I was on the Community engagement team with the Executive Student Association (ESA), and I had an opportunity to participate in a call about bringing PREP to DC. Based on that conversation, I thought it might be a while before anything formal materialized, so I reached out Resilience Education, the group co-founded by Greg and Tierney Fairchild that runs PREP.  

Through these conversations, I learned there was a PREP offering at Wharton, and this would be the first year they would be going into the prison system to teach. Fortunately, Wharton let me join the class, and I went through the training. 

What has the PREP experience been like? 

It was very rewarding and an incredible way to apply what I’ve learned and have a real impact. These are our neighbors – I wanted to help them be as prepared as possible for life after prison.

During my time at Darden, one of my goals has been to expand my network, and through my PREP experience I was able to meet people from another business school. I also facilitated discussions using the Socratic method, which was extremely powerful for me. My time with PREP has given me the confidence to apply to be an adjunct professor at a community college.  

What has been the Executive MBA program’s impact on you? 
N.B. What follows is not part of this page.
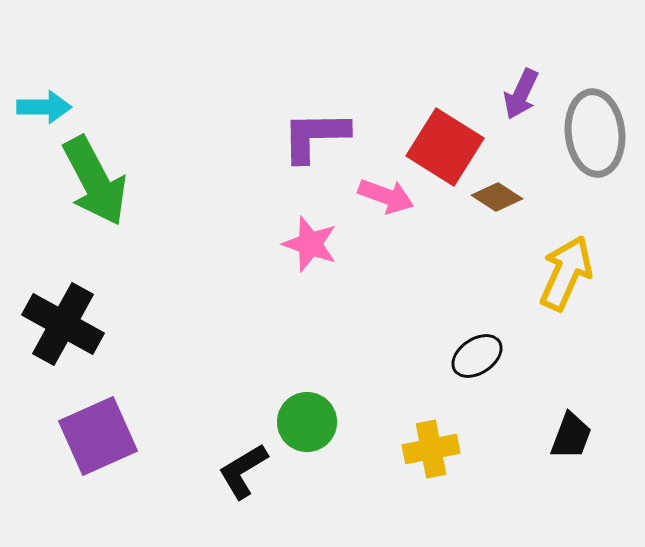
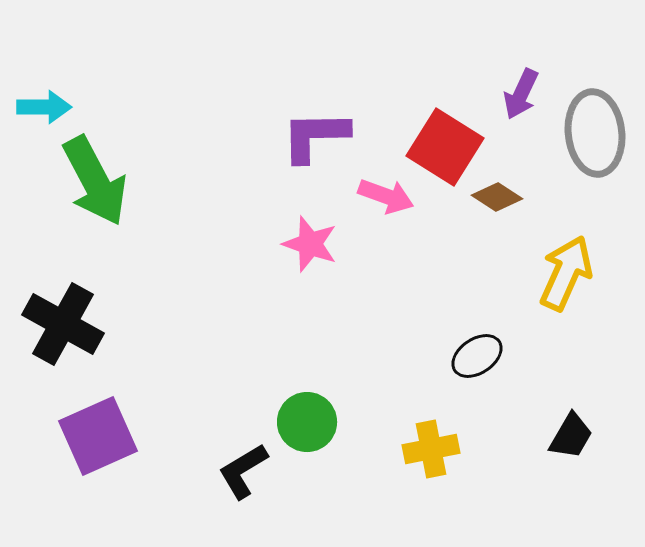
black trapezoid: rotated 9 degrees clockwise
I know many people say this, but it has truly been a transformational experience. Darden has exposed me to so many people. It has given me the confidence to try things and experiment. It has helped me understand and remember the importance of leaving a mark and having a legacy. It wasn’t always easy, but I’m proud I stuck with it. I participated in four global residencies, made great friends and played a leadership role in my class. I’m very thankful for the people who allowed me to make mistakes, who helped me learn, who supported me along the way.

What’s a piece of advice you would share with prospective students? 

Have fun with the experience. While two years may seem like a lot, it’s not. It goes by much quicker than you think. Take advantage of leadership opportunities and build your network. So much that is possible, you have to be willing to believe in yourself and try.